While 45 percent of veterans are more likely to be self-employed than non-veterans, more attention is being placed on veteran-owned businesses. When veterans come out of the military, they will go through a lot to assimilate themselves back into society, and in some cases, depending on their circumstances, they may need to use military lawyers to do so, click here to learn more. That is why, them starting a business is an amazing thing to accomplish and should be supported by whatever means necessary.

The Big Bend Minority Chamber of Commerce kicked off its Fall Women Veteran Entrepreneur workshops at the Workforce Development Center on Tallahassee Community College’s campus.

There was an imperative focus on launching and improving veteran-owned businesses that are owned by women. Spectators heard testimonials on the importance of networking with one another. Besides motivating the audience to keep pursuing their dream, keynote speakers spoke volumes about the importance of building relationships.

“Today I wanted to get more of an insight on marketing my business and expanding my target audience,” Annie Bryant said. Bryant served in the United States Army for four years and served two years in the Reserves. As part owner of Divinely Connected Graphic Solutions, Bryant says that she heard about the workshops from a friend and wanted to learn more. “This is my first time at a seminar like this and I really appreciate the information that was given out today, very helpful,” she added.

The event was highlighted with a presentation by Army veteran and business owner Wanda Harris. Harris, founder and CEO of the company edifyMe, specializes in empowering and educating veteran women business owners. Harris talked to spectators for about 20 minutes chronicling her life in the military and what lead her to owning her own business.

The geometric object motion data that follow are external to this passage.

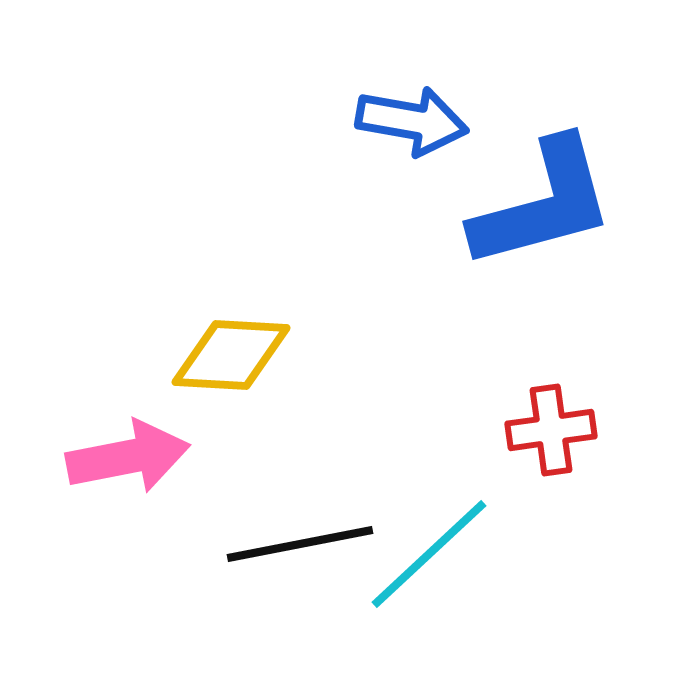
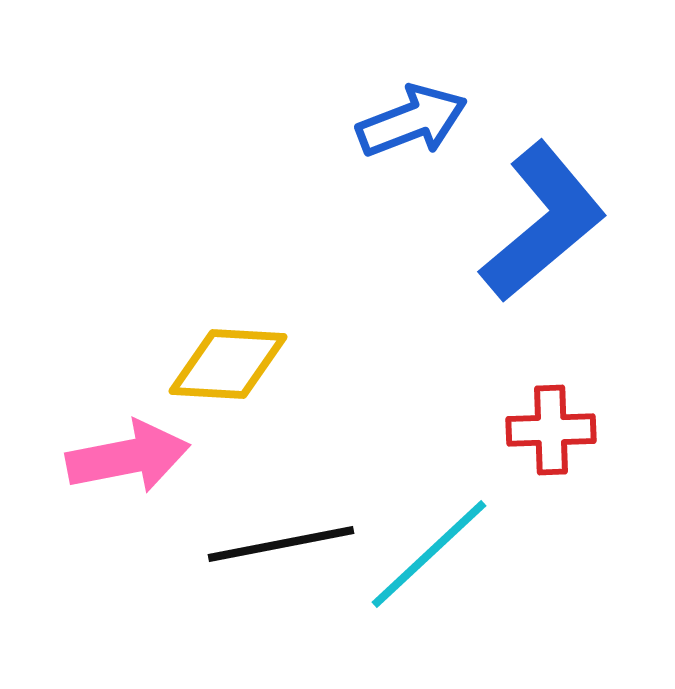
blue arrow: rotated 31 degrees counterclockwise
blue L-shape: moved 18 px down; rotated 25 degrees counterclockwise
yellow diamond: moved 3 px left, 9 px down
red cross: rotated 6 degrees clockwise
black line: moved 19 px left
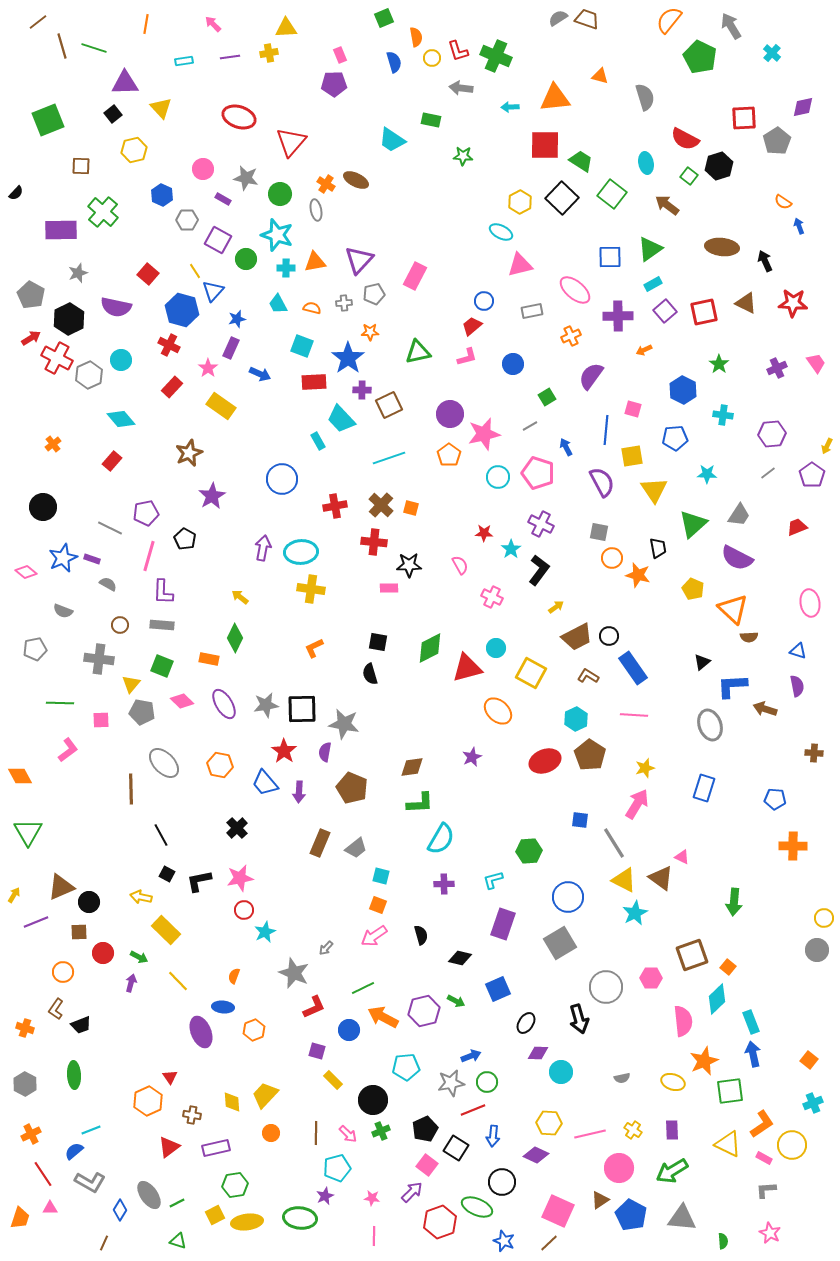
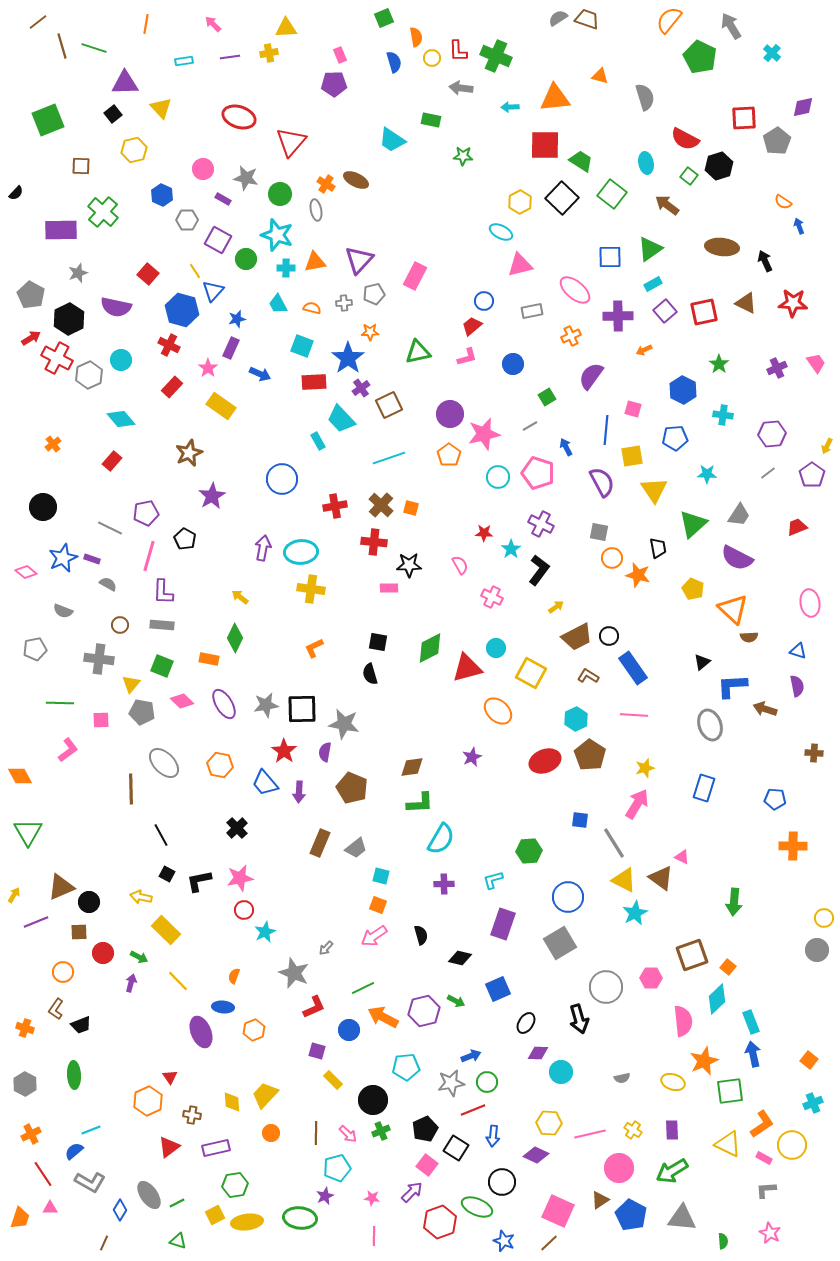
red L-shape at (458, 51): rotated 15 degrees clockwise
purple cross at (362, 390): moved 1 px left, 2 px up; rotated 36 degrees counterclockwise
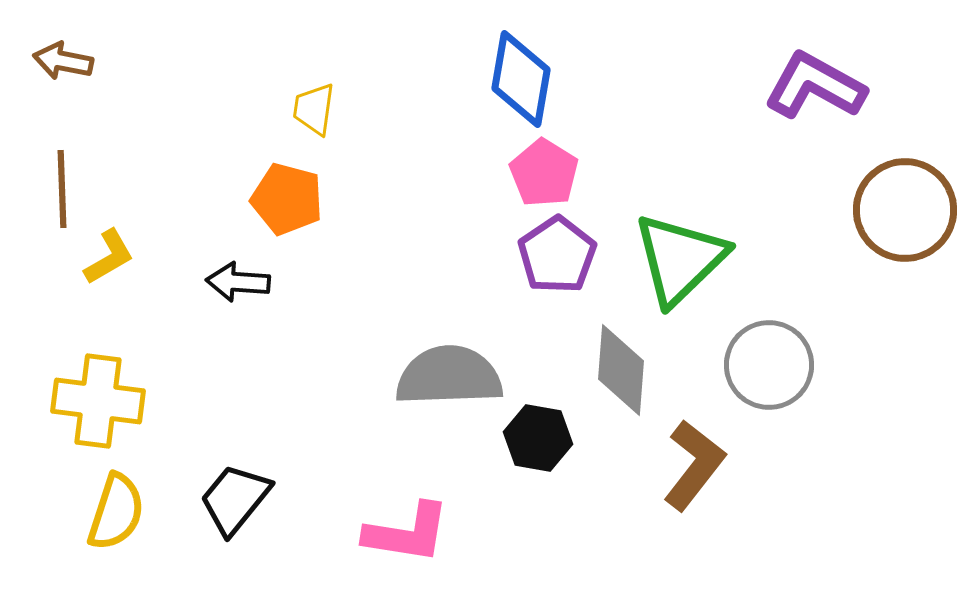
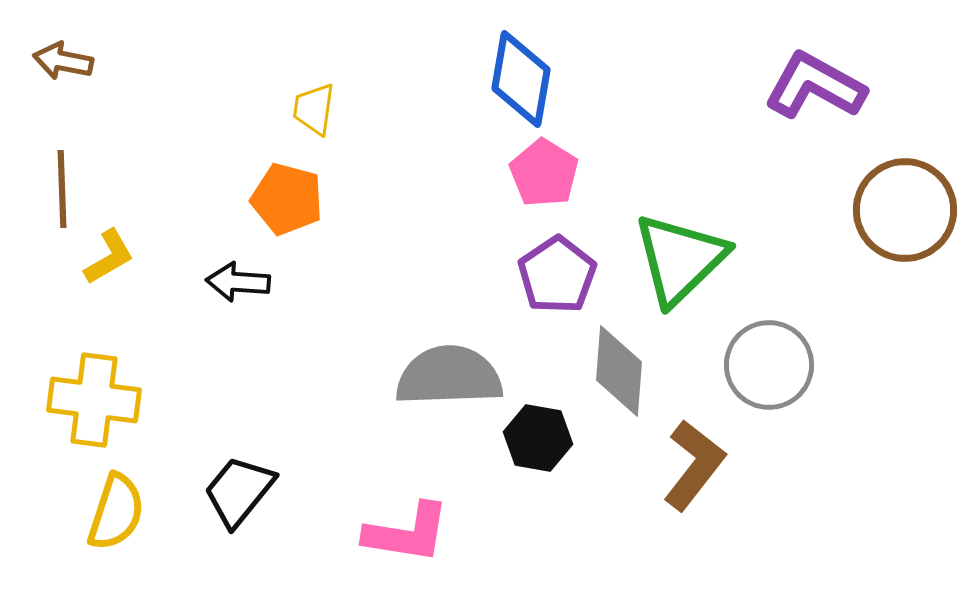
purple pentagon: moved 20 px down
gray diamond: moved 2 px left, 1 px down
yellow cross: moved 4 px left, 1 px up
black trapezoid: moved 4 px right, 8 px up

“My inspiration came from a military veteran who appeared on Dancing With the Stars. His story touched me in an unimaginable way and I felt as if I had a bigger purpose in life than just being ex-military,” Harris said. Harris now serves as a mentor to many women who want to pursue the same career goals.

Although the event focused on women veterans, spectators with no military experience were also in attendance. Sybol Corker, a 35-year old native of Thomasville, Ga., said that this was her second time attending a seminar with the same agenda.

“I really came here for more tips on opening a business as well as some much needed motivation,” Corker said. She plans on opening a cosmetology school by 2017.

According to the Big Bend Minority Chamber of Commerce, women veterans are one of the rapidly growing populations in the United States. Florida has close to 160,000 women veterans.

Vendors at the event included Career Source Capital Regional, The U.S. Small Business Administration, Florida State University Student Veteran Center and The Collegiate Veterans Association at Florida State University. The event is the first of four events that will last through the month of November.